> **WHAT THE EXERCISE ASKS**:
In your copy, reproduce the entries exactly as they are, minus the images.

> **SOURCE DATA**:
"""
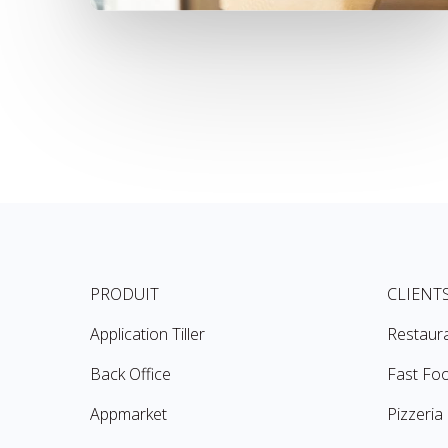
PRODUIT
CLIENT
Application Tiller
Restaur
Back Office
Fast Fo
Appmarket
Pizzeria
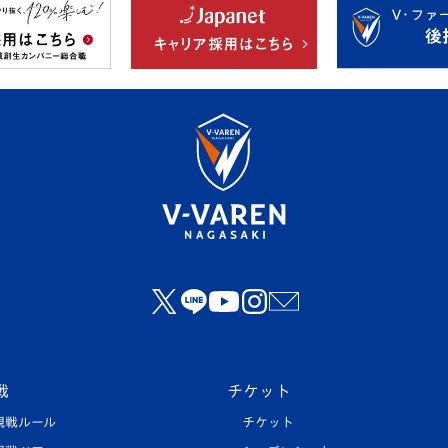
戦
チケット
観戦ルール
チケット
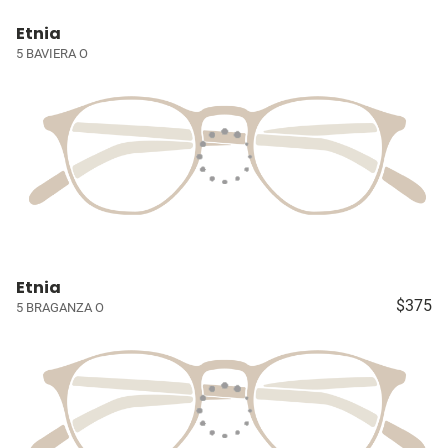
Etnia
5 BAVIERA O
Etnia
$375
5 BRAGANZA O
"""
> **ANSWER TO THIS TASK**:
PRODUIT
CLIENT
Application Tiller
Restaur
Back Office
Fast Fo
Appmarket
Pizzeria
戦
チケット
観戦ルール
チケット
Etnia
5 BAVIERA O
Etnia
$375
5 BRAGANZA O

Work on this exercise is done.